At best, they are intellectual masturbation. At worst, it's pseudo-scientific social engineering.

The worst form of this that I have seen is data correlation inferences. Just because something happened on a certain date does not mean it caused something else that happened around the same time. It is completely irrational to infer causation from a correlation, and most people are subconciously aware of this, they will just choose to ignore it if the correlation fits in with their beliefs. So this form of non-sequitur is becoming an increasingly utilised mechanism for these pieces.

It is a shame that this kind of irrationality is being entertained, not least because data correlations can be valuable analysis tools. Correlations can be useful indicators for understanding social dynamics, as long as it is acknowledged that this evidence is purely circumstantial.

Alone, correlations are not proof , but they can reveal vital clues about possible causation.

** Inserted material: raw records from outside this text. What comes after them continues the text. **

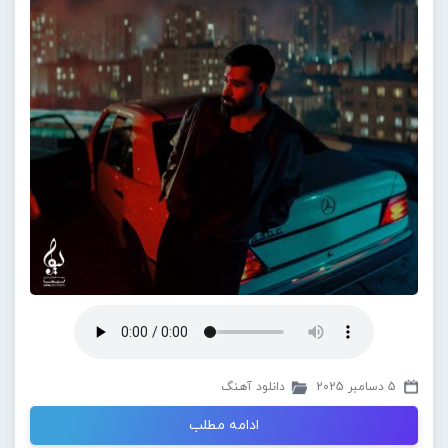
5 دسامبر 2025
دانلود آهنگ
ادامه مطلب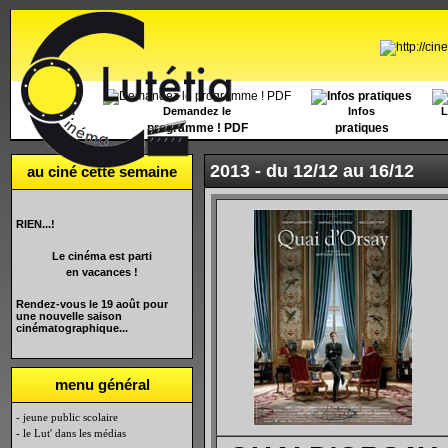
Accueil
Demandez le
Infos
L
programme ! PDF
pratiques
2013 -
du 12/12 au 16/12
au ciné cette semaine
RIEN...!
Le cinéma est parti
en vacances !
Rendez-vous le 19 août pour
une nouvelle saison
cinématographique...
menu général
- jeune public scolaire
- le Lut' dans les médias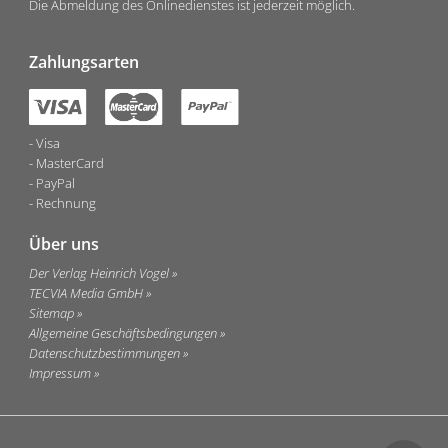
Die Abmeldung des Onlinedienstes ist jederzeit möglich.
Zahlungsarten
Visa
MasterCard
PayPal
Rechnung
Über uns
Der Verlag Heinrich Vogel
TECVIA Media GmbH
Sitemap
Allgemeine Geschäftsbedingungen
Datenschutzbestimmungen
Impressum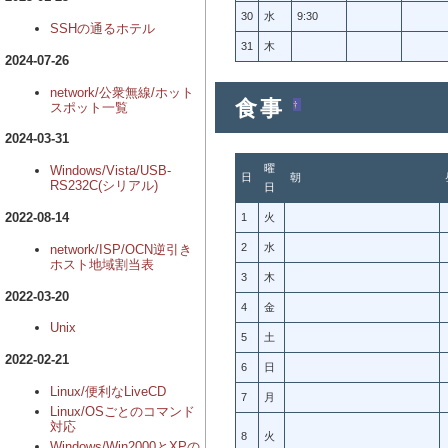
30
水
9:30
SSHの通るホテル
31
木
2024-07-26
network/公衆無線/ホット
食事
†
スポット一覧
2024-03-31
曜
Windows/Vista/USB-
日
朝
RS232C(シリアル)
日
2022-08-14
1
火
2
水
network/ISP/OCN逆引き
ホスト地域割当表
3
木
2022-03-20
4
金
Unix
5
土
2022-02-21
6
日
Linux/便利なLiveCD
7
月
Linux/OSごとのコマンド
対応
8
火
Windows/Win2000とXPの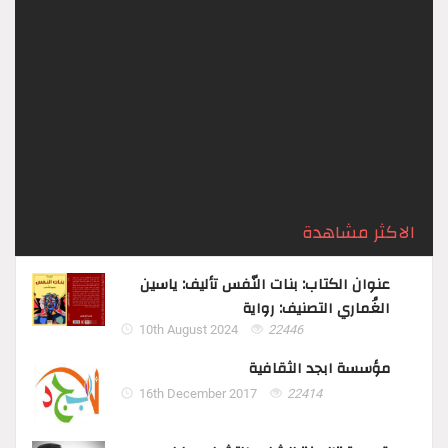
مشاهدة
897
2026,
إنقسام د. هند فائز مجيد / العراق ‏قال الكاتب –
غفر الله له ما تقدّم من نظره وما تأخّر :- ‏اعلمْ أن الله
– جلّ ثناؤه – إذا أراد بالكائن ابتلاءً ...
الاكثر مشاهدة
عنوان الكتاب: بنات النّفس تأليف: ياسين
الغُماري التصنيف: رواية
10th August 2024
22446
مؤسسة ابجد الثقافية
16th December 2017
22414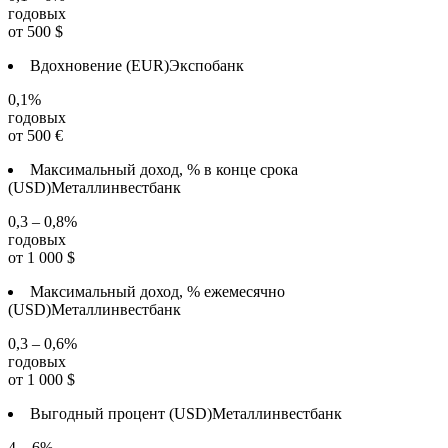
годовых
от
500
$
Вдохновение (EUR)
Экспобанк
0,1%
годовых
от
500
€
Максимальный доход, % в конце срока
(USD)
Металлинвестбанк
0,3 – 0,8%
годовых
от
1 000
$
Максимальный доход, % ежемесячно
(USD)
Металлинвестбанк
0,3 – 0,6%
годовых
от
1 000
$
Выгодный процент (USD)
Металлинвестбанк
4 – 6%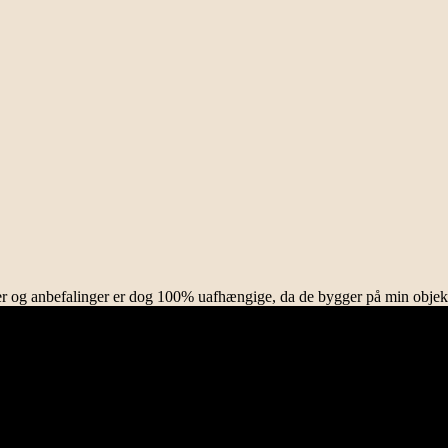
rifter og anbefalinger er dog 100% uafhængige, da de bygger på min objek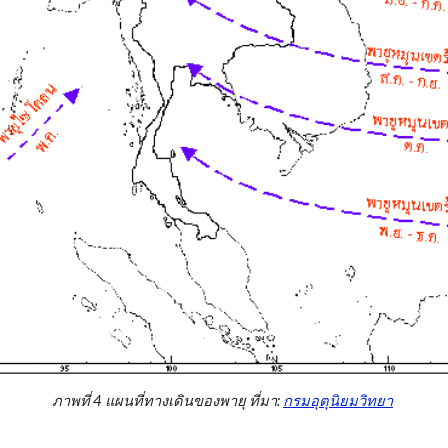
ภาพที่ 4 แผนที่ทางเดินของพายุ ที่มา:
กรมอุตุนิยมวิทยา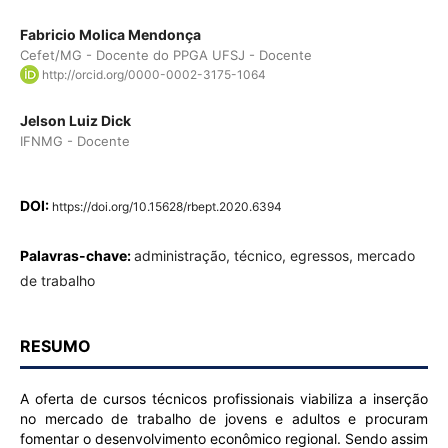
Fabricio Molica Mendonça
Cefet/MG - Docente do PPGA UFSJ - Docente
http://orcid.org/0000-0002-3175-1064
Jelson Luiz Dick
IFNMG - Docente
DOI:
https://doi.org/10.15628/rbept.2020.6394
Palavras-chave:
administração, técnico, egressos, mercado
de trabalho
RESUMO
A oferta de cursos técnicos profissionais viabiliza a inserção
no mercado de trabalho de jovens e adultos e procuram
fomentar o desenvolvimento econômico regional. Sendo assim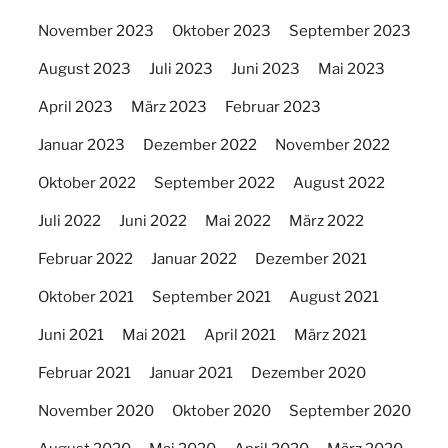
November 2023
Oktober 2023
September 2023
August 2023
Juli 2023
Juni 2023
Mai 2023
April 2023
März 2023
Februar 2023
Januar 2023
Dezember 2022
November 2022
Oktober 2022
September 2022
August 2022
Juli 2022
Juni 2022
Mai 2022
März 2022
Februar 2022
Januar 2022
Dezember 2021
Oktober 2021
September 2021
August 2021
Juni 2021
Mai 2021
April 2021
März 2021
Februar 2021
Januar 2021
Dezember 2020
November 2020
Oktober 2020
September 2020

They can also be powerful in assisting predictions. The more we know, the more correlations we will uncover, and the more we can use the circumstantial correlations of the past to make reasonable conjectures about the future.

As Twitter and Google and other web-enabled data collectors increase both the range and volume of their publically available data, the more correlations become available to anyone with the inclination to look for them. Using tools like PowerPivot, our prediction capabilities become ever more reliable, and with them, the possibilities of social engineering reach new and increasingly influential heights.